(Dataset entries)
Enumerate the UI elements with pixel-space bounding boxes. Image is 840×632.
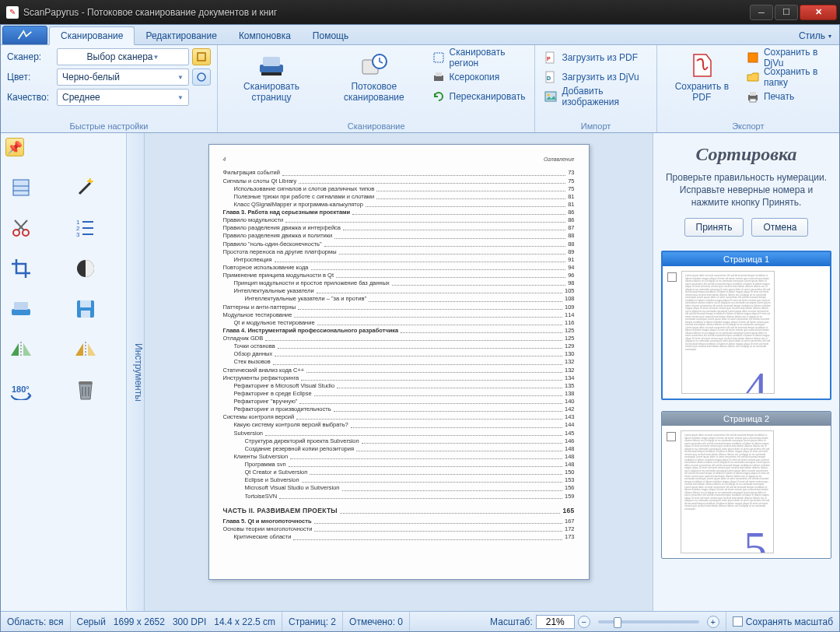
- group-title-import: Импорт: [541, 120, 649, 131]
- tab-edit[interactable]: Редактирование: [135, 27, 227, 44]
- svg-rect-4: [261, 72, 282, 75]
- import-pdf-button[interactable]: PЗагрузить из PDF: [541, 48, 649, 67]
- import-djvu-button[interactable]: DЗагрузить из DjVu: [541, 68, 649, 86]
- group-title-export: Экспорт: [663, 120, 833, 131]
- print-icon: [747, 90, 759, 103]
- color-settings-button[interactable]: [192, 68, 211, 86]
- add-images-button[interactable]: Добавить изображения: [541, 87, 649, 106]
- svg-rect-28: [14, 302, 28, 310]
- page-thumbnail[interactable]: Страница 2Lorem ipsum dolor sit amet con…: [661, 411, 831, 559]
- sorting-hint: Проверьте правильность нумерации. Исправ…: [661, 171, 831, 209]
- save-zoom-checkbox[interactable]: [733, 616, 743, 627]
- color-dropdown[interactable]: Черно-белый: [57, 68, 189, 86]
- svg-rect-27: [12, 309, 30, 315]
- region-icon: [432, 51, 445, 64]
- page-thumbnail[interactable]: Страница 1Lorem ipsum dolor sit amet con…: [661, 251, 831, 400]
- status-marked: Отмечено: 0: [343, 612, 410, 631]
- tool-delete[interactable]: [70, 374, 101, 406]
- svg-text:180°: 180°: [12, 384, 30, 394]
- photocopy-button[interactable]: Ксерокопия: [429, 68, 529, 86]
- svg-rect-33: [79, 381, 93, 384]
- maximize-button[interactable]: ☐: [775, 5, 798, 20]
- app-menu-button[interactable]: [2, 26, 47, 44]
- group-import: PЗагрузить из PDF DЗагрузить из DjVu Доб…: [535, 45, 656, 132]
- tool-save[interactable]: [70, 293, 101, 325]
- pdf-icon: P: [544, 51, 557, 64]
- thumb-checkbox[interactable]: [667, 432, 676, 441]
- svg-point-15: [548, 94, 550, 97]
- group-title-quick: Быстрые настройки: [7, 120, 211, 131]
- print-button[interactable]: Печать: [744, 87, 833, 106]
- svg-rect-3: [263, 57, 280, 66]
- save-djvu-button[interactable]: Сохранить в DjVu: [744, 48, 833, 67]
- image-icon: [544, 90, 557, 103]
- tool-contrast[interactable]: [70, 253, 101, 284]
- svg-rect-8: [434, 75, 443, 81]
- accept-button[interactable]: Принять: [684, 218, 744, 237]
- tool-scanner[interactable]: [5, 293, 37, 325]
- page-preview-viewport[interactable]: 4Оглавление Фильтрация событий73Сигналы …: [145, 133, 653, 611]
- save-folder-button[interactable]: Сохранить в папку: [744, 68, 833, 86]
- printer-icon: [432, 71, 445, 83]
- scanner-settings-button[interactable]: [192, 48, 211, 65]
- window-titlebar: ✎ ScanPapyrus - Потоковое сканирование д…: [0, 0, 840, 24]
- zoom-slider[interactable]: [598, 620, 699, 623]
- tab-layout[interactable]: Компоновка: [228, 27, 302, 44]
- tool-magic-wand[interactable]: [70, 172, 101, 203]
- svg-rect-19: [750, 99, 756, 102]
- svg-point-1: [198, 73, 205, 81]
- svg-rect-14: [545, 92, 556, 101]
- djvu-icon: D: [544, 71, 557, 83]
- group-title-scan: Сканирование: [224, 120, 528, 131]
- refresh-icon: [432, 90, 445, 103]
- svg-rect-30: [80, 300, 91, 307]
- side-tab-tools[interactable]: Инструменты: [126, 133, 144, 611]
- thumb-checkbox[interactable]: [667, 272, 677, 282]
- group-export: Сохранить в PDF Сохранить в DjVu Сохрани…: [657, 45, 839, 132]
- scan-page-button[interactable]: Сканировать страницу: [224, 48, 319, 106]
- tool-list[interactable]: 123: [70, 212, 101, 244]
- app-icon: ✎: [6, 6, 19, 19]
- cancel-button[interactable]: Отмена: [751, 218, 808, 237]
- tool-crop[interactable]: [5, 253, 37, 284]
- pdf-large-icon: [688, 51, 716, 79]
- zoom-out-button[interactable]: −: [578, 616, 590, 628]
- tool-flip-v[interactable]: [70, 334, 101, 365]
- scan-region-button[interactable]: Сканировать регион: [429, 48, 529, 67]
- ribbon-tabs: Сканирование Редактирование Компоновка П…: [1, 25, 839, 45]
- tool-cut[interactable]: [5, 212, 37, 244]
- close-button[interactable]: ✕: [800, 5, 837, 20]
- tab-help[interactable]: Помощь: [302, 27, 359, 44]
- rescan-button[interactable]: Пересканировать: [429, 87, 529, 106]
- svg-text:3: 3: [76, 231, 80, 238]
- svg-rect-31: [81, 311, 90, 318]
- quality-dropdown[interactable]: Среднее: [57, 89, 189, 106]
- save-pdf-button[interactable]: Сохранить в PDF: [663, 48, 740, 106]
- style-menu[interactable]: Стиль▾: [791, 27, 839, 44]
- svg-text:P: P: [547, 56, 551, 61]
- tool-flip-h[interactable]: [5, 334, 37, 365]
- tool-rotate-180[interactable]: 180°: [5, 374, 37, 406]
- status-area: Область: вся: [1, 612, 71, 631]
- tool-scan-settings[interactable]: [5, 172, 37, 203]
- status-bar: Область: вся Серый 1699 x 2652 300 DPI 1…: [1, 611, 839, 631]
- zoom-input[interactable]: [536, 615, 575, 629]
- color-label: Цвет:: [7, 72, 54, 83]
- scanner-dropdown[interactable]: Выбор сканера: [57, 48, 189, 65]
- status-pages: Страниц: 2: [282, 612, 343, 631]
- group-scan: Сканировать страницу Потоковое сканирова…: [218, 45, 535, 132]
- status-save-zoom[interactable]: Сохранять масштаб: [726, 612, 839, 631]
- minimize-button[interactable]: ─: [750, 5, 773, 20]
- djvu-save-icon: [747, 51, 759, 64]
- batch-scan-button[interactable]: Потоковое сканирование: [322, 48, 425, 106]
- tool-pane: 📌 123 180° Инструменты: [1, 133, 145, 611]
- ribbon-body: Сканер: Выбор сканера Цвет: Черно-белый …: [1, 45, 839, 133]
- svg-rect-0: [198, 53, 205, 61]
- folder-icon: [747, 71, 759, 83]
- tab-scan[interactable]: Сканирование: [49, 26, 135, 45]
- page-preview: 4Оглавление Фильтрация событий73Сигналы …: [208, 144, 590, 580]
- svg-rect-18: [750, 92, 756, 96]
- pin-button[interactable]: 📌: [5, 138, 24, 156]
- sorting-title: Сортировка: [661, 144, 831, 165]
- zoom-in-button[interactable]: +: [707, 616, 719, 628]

Work required: Every line of the data above that includes "thumbnail" should be listed.

Expected answer:
- page-thumbnail[interactable]: Страница 2Lorem ipsum dolor sit amet con…: [661, 411, 831, 559]
- page-thumbnail[interactable]: Страница 1Lorem ipsum dolor sit amet con…: [661, 251, 831, 400]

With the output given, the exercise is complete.